Schematic diagram of the orbits of the fictional planets Vulcan, Counter-Earth, and Phaëton in relation to the five innermost planets of the Solar System.

Fictional planets of the Solar System have been depicted since the 1700s—often but not always corresponding to hypothetical planets that have at one point or another been seriously proposed by real-world astronomers, though commonly persisting in fiction long after the underlying scientific theories have been refuted. Vulcan was a planet hypothesized to exist inside the orbit of Mercury between 1859 and 1915 to explain anomalies in Mercury's orbit until Einstein's theory of general relativity resolved the matter; it continued to appear in fiction as late as the 1960s.

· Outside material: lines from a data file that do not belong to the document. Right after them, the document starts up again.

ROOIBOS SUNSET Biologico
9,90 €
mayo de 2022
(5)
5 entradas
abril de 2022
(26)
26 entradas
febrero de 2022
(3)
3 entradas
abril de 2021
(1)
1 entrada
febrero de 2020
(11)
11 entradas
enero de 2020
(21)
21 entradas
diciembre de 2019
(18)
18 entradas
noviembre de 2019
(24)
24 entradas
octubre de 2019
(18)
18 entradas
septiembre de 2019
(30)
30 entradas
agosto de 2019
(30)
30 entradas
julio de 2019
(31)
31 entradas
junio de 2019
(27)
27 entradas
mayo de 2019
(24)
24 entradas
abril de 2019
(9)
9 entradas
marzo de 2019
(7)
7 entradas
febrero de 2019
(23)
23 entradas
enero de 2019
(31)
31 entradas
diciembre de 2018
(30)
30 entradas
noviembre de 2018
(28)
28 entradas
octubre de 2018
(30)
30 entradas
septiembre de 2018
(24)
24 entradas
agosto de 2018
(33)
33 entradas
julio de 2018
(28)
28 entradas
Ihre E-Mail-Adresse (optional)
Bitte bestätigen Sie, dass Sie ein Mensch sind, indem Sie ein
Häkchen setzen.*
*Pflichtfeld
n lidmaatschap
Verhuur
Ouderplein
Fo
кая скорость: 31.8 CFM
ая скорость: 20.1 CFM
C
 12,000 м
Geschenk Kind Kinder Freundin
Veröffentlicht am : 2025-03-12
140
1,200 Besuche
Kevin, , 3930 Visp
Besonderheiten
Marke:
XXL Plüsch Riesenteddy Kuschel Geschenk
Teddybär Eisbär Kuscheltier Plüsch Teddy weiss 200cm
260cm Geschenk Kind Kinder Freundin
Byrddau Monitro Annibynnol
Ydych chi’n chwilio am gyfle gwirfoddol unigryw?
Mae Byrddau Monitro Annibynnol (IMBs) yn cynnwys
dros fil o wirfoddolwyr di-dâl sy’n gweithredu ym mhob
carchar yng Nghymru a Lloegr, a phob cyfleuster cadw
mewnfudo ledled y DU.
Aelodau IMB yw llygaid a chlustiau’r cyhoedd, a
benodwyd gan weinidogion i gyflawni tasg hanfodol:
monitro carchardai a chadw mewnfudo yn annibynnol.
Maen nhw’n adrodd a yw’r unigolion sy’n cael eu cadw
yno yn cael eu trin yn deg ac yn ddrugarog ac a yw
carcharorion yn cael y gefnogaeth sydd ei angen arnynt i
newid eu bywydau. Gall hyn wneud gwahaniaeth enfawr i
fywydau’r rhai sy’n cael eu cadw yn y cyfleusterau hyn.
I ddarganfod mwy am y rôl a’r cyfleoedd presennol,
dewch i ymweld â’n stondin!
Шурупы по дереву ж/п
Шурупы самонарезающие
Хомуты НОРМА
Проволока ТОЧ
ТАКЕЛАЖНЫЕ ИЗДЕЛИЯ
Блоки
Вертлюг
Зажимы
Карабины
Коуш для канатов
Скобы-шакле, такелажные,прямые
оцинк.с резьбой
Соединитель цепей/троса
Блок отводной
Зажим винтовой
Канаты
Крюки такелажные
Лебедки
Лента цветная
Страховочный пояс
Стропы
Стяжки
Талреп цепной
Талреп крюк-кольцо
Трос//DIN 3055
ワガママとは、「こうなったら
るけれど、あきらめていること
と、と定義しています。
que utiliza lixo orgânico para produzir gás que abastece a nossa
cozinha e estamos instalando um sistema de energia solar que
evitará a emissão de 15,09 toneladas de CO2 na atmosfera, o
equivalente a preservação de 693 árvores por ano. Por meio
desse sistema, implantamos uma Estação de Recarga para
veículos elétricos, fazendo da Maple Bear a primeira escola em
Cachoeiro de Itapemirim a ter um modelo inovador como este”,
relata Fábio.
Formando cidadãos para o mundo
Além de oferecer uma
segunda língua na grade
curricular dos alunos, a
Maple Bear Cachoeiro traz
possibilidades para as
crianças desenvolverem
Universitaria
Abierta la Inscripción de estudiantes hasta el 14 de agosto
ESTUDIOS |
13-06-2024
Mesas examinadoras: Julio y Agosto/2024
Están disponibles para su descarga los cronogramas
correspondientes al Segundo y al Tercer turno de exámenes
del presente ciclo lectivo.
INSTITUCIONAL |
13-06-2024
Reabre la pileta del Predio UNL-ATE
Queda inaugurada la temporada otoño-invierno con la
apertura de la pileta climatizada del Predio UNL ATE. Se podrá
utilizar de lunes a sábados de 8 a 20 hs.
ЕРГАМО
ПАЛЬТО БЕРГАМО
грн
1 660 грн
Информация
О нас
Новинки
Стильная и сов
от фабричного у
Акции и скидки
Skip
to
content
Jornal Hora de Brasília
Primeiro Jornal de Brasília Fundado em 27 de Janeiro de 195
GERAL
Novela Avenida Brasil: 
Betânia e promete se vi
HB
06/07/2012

Counter-Earth—a planet diametrically opposite Earth in its orbit around the Sun—was originally proposed by the ancient Greek philosopher Philolaus in the fifth century BCE (albeit in a pre-heliocentric framework), and has appeared in fiction since at least the late 1800s. It is sometimes depicted as very similar to Earth and other times very different, often used as a vehicle for satire, and frequently inhabited by counterparts of the people of Earth.

Following the discovery of the first asteroids in the early 1800s, it was suggested that the asteroid belt might be the remnants of a planet predicted by the Titius–Bode law to exist between Mars and Jupiter that had somehow been destroyed; this hypothetical former fifth planet is known as Phaëton in astronomy and often dubbed "Bodia" (after Johann Elert Bode) in science fiction. Bodia was popular in the pulp era of science fiction, where it was often depicted as similar to Earth and inhabited by humans who might occasionally be the ancestors of humans on Earth, and stories about its destruction became increasingly common following the invention of the atomic bomb in 1945.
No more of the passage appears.